Saved data entries:
###

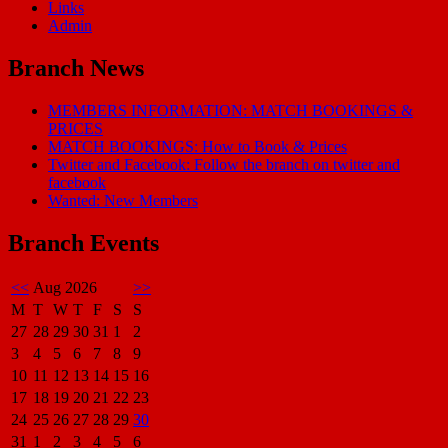
Links
Admin
Branch News
MEMBERS INFORMATION: MATCH BOOKINGS &
PRICES
MATCH BOOKINGS: How to Book & Prices
Twitter and Facebook: Follow the branch on twitter and
facebook
Wanted: New Members
Branch Events
<<
Aug 2026
>>
M
T
W
T
F
S
S
27
28
29
30
31
1
2
3
4
5
6
7
8
9
10
11
12
13
14
15
16
17
18
19
20
21
22
23
24
25
26
27
28
29
30
31
1
2
3
4
5
6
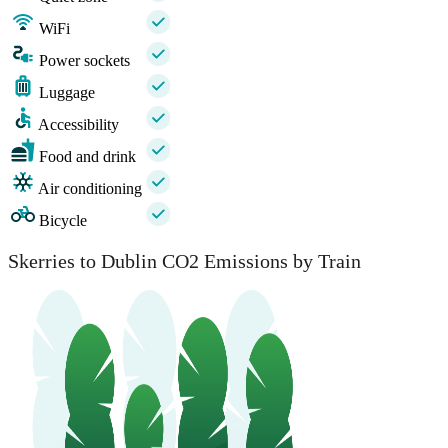
WiFi
Power sockets
Luggage
Accessibility
Food and drink
Air conditioning
Bicycle
Skerries to Dublin CO2 Emissions by Train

###

Exactly as they stand, set down all of the entries above, minus every picture.

RESULT
Links
Admin
Branch News
MEMBERS INFORMATION: MATCH BOOKINGS &
PRICES
MATCH BOOKINGS: How to Book & Prices
Twitter and Facebook: Follow the branch on twitter and
facebook
Wanted: New Members
Branch Events
<<
Aug 2026
>>
M
T
W
T
F
S
S
27
28
29
30
31
1
2
3
4
5
6
7
8
9
10
11
12
13
14
15
16
17
18
19
20
21
22
23
24
25
26
27
28
29
30
31
1
2
3
4
5
6
WiFi
Power sockets
Luggage
Accessibility
Food and drink
Air conditioning
Bicycle
Skerries to Dublin CO2 Emissions by Train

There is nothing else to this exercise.